Linux FreeS/WAN provides IPSEC (IP Security, which is both encryption and authentication) kernel extensions and an IKE (Internet Key Exchange, keying and encrypted routing daemon) as well as various rc scripts and documentation. It is known to interoperate with other IPSEC and IKE system already deployed by other vendors such as OpenBSD, Cisco, or CheckPoint. It also features Opportunistic Encryption, subnet extrusion, and with the appropriate patches interops nicely with Microsoft Windows XP/2000 using X.509 certificates.
|Tags||Networking Firewalls Operating System Kernels Linux|
|Operating Systems||POSIX Linux|
Release Notes: This is the last version that will be released by the FreeS/WAN team. No new versions of this software will be released. New features are mostly the removal of transport mode, KLIPS port for 2.6, and some netlink security fixes.
Release Notes: Removal of AH and better support for 2.6 kernels, an experimental lightweight DNS queue, and support for DNSSec.
Release Notes: This version features a workaround for the Linux 2.6 netlink security problem.
Release Notes: Preliminary support for 2.6 kernels was added, either via KLIPS or the native 2.6 kernel IPsec. See the new 2.6.known-issues document for more details.
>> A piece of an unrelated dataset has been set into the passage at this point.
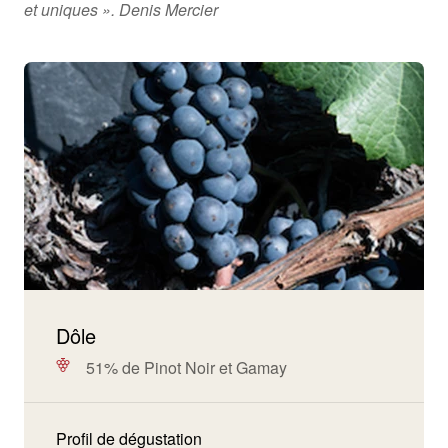
et uniques ».
Denis Mercier
Dôle
51% de Pinot Noir et Gamay
Profil de dégustation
A fix was made for SHA1 packet reception and several verify buglets. An iproute2 based _updown script was added.
Release Notes: One-line configuration for initiator-only Opportunistic Encryption, (OE) using ipsec.conf's new "myid" option. There is a new RPM spec file. This will help folks who need to compile RPMs from the FreeS/WAN source. In addition, wavesec and OE now coexist nicely.